ADR-0011: Transport-protocol agnostic core
- Status: Accepted
- Date: 2026-05-08
- Deciders: Mesh-America
Context
v1 ships with a single mesh transport: MeshCore, via pymc_core's CompanionFrameServer. The architecture is built around a TransportEngine plugin contract that allows other transports to be added later - and one of those is almost certainly going to be Meshtastic, which has a substantially larger user base than MeshCore today.
Other plausible future transports:
- Meshtastic - protobuf over USB / BLE / TCP, no bridge process needed (the device's firmware speaks the protocol directly to the host)
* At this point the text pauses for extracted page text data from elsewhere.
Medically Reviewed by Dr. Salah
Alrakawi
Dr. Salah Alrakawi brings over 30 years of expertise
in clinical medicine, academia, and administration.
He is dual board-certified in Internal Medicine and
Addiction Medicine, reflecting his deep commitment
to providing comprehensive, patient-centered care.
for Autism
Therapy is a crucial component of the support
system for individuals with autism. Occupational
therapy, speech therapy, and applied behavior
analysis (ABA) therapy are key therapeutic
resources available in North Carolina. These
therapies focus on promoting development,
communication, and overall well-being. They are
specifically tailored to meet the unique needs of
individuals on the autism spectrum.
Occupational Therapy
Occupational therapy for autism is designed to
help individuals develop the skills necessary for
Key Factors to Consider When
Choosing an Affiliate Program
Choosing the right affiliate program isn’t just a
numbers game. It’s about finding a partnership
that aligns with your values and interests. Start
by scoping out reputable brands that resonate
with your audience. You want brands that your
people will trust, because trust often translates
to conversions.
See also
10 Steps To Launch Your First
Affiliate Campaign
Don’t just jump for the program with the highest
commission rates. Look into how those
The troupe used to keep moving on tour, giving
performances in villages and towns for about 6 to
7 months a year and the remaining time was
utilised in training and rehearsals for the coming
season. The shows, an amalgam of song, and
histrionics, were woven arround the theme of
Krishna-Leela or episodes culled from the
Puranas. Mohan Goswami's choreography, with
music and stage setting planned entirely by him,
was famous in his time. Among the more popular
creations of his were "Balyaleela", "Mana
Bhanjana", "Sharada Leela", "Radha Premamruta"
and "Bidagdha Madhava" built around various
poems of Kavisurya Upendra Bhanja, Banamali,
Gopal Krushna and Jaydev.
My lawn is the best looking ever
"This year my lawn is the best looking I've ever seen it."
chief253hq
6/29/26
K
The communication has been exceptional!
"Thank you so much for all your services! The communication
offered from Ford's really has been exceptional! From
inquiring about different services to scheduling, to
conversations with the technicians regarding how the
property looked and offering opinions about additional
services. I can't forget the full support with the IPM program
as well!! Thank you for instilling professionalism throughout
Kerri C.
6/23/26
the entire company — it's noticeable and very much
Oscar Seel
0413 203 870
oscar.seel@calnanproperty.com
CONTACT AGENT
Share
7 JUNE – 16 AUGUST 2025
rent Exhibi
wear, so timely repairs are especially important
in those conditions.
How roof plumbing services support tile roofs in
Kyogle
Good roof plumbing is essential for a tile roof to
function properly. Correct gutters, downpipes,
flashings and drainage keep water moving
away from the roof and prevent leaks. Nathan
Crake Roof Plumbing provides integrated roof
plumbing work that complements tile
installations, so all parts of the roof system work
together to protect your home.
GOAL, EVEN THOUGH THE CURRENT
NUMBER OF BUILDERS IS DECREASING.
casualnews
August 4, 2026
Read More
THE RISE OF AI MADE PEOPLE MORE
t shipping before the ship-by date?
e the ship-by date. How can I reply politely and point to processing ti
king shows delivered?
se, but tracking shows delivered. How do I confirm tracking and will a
- Reticulum / RNS - a different mesh-network design altogether
- Custom packet radio - AX.25 over an analog HT
- Telnet / TCP raw - for network-attached operators
- IRC bridge - for participating in IRC channels as a pseudo-user
- Matrix bridge - same idea via Matrix
- Gemini protocol - for Gemini-served BBS clients
Each of these is a transport plugin. The architecture already permits this - the TransportEngine trait abstracts away protocol specifics. But "permits" isn't enough. Without an explicit discipline, contributors will accidentally bake protocol-specific assumptions into the core ("oh just add a mesh_node_id to User") and the transport-agnosticism erodes from inside.
This ADR locks the discipline.
Decision
The BBS-core (bbs-core crate) is transport-protocol agnostic. This is enforced by the following rules, which apply to every PR that touches bbs-core or bbs-plugin-api.
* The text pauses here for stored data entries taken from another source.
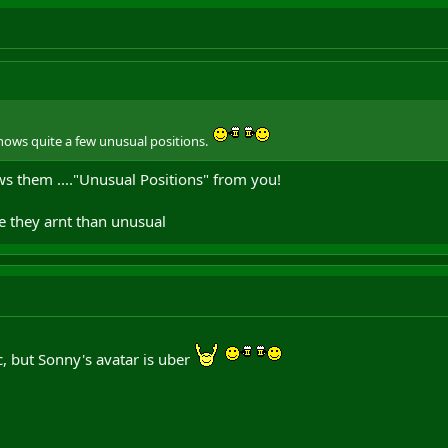
nows quite a few unusual positions.
ws them ...."Unusual Positions" from you!
e they arnt than unusual
ic, but Sonny's avatar is uber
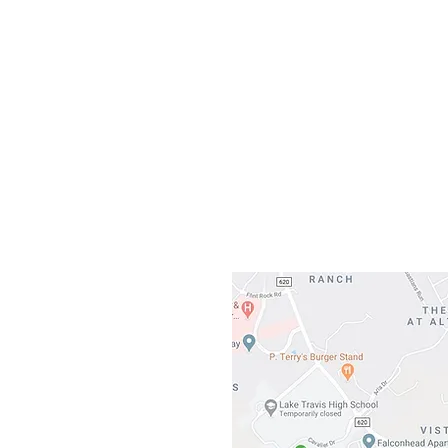
Our L
Gateway To Falcon
3500 Ranch 
Austin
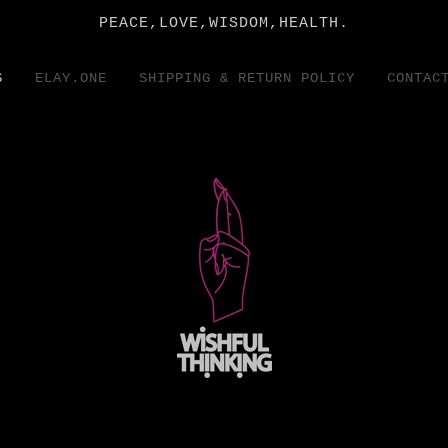
PEACE,LOVE,WISDOM,HEALTH.
S
ELAY.ONE
SHIPPING & RETURN POLICY
CONTAC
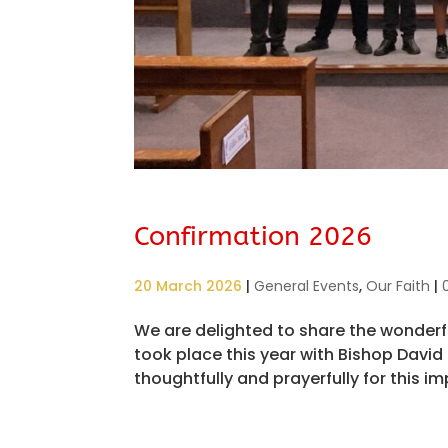
Confirmation 2026
20 March 2026
|
General Events
,
Our Faith
|
We are delighted to share the wonderf
took place this year with Bishop Davi
thoughtfully and prayerfully for this imp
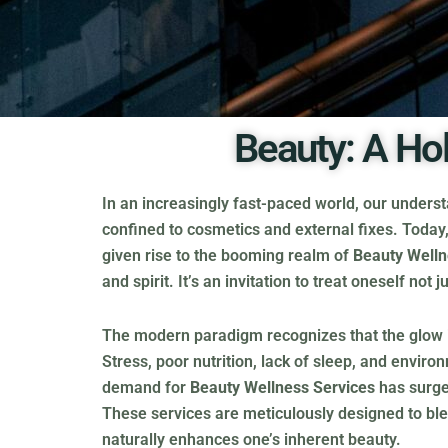
Beauty: A Ho
In an increasingly fast-paced world, our unders
confined to cosmetics and external fixes. Today, 
given rise to the booming realm of
Beauty Welln
and spirit. It’s an invitation to treat oneself no
The modern paradigm recognizes that the glow in o
Stress, poor nutrition, lack of sleep, and envir
demand for
Beauty Wellness Services
has surged
These services are meticulously designed to ble
naturally enhances one’s inherent beauty.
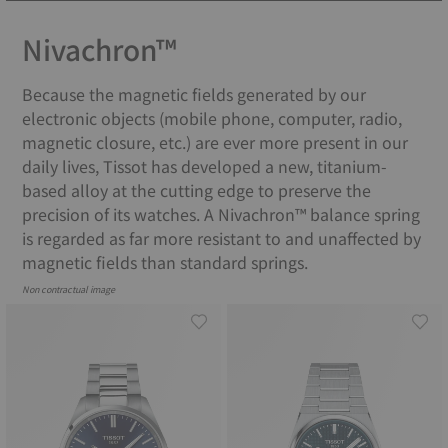
Nivachron™
Because the magnetic fields generated by our
electronic objects (mobile phone, computer, radio,
magnetic closure, etc.) are ever more present in our
daily lives, Tissot has developed a new, titanium-
based alloy at the cutting edge to preserve the
precision of its watches. A Nivachron™ balance spring
is regarded as far more resistant to and unaffected by
magnetic fields than standard springs.
Non contractual image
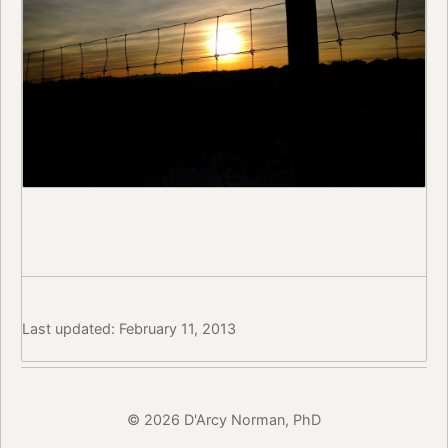
Last updated: February 11, 2013
© 2026 D'Arcy Norman, PhD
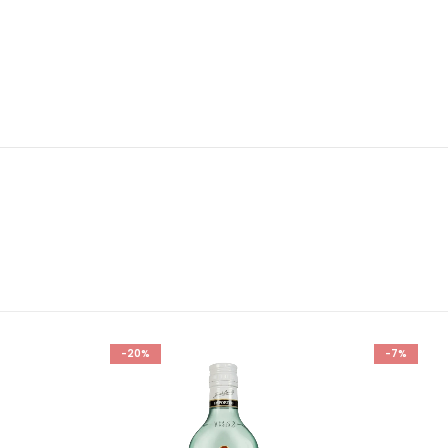
-20%
-7%
Add to
Add to
wishlist
wishlist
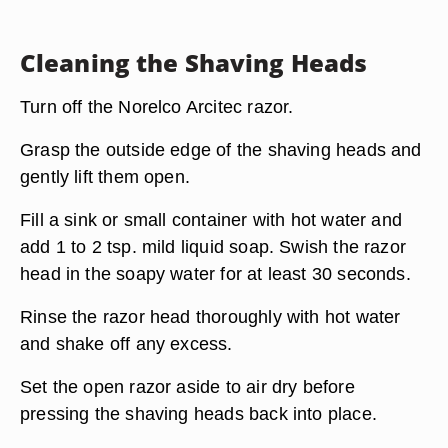
Cleaning the Shaving Heads
Turn off the Norelco Arcitec razor.
Grasp the outside edge of the shaving heads and
gently lift them open.
Fill a sink or small container with hot water and
add 1 to 2 tsp. mild liquid soap. Swish the razor
head in the soapy water for at least 30 seconds.
Rinse the razor head thoroughly with hot water
and shake off any excess.
Set the open razor aside to air dry before
pressing the shaving heads back into place.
Rule 1: No protocol-specific fields on core domain types
User, Room, Message, Session, Workflow, and any other type in bbs-core cannot carry fields like mesh_node_id, meshtastic_node_id, irc_nick, or telnet_address. Such identifiers are transport-specific and live in transport-specific tables owned by the relevant plugin.
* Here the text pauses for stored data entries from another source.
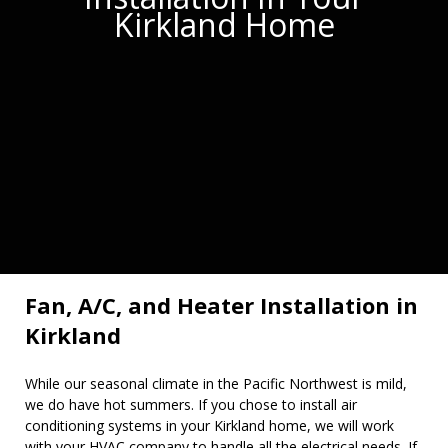
Kirkland Home
Fan, A/C, and Heater Installation in
Kirkland
While our seasonal climate in the Pacific Northwest is mild,
we do have hot summers. If you chose to install air
conditioning systems in your Kirkland home, we will work
with your HVAC company to handle all the electrical needs. If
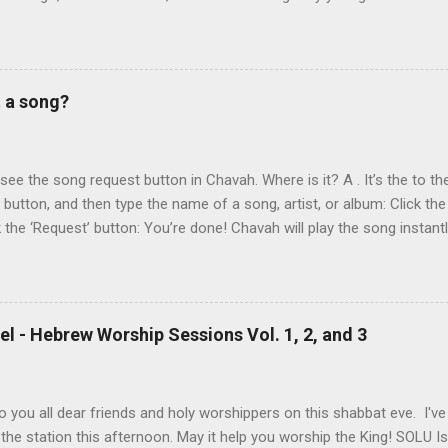
y chance in Jerusalem. Aviad produced 4 albums for God, including 
 reading album: Hooked on the Truth Firestarter Good News to Missi
he Good News Aviad’s last album, Scripturesonics, is a stirring Script
l music. It’s my personal favorite. Aviad made big splashes when he
t a song?
own as 50 Shekel , came to belief in Yeshua as Israel’s messiah . H
get for anti-missionaries and Jews who considered his belief in Yesh
At the time of this writing, it's not clear how Aviad died. One friend sa
t see the song request button in Chavah. Where is it? A . It’s the to the
t button, and then type the name of a song, artist, or album: Click the
k the ‘Request’ button: You’re done! Chavah will play the song instant
 to the station will hear the song request as soon as their current song 
t someone requested? Thumb it down. Chavah will play something els
 song is requested, she’ll skip sending it to you.) (p.p.s. Looking for a
the name? This is a great way to find it. Just type anything you d
l - Hebrew Worship Sessions Vol. 1, 2, and 3
lbum, artist, or name (even if incomplete) and Chavah will do her best
 you all dear friends and holy worshippers on this shabbat eve. I'v
the station this afternoon. May it help you worship the King! SOLU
Rule 2: Identity mapping is per-transport
Each transport plugin owns the mapping between its protocol's identifiers and BBS users.
- The MeshCore plugin maintains its own table mapping MeshCore public keys ↔ BBS usernames.
- A Meshtastic plugin would maintain its own table mapping Meshtastic node IDs ↔ BBS usernames.
- An IRC bridge plugin would map IRC nicks ↔ BBS usernames.
These tables are not shared. A user who registers via MeshCore is a User in bbs-core with a username; the MeshCore plugin remembers that this user's MeshCore identity is X. If the same human later wants to log in via Meshtastic, they go through the Meshtastic plugin's account-linking flow, which records the Meshtastic identity in its table - but the underlying User is the same row.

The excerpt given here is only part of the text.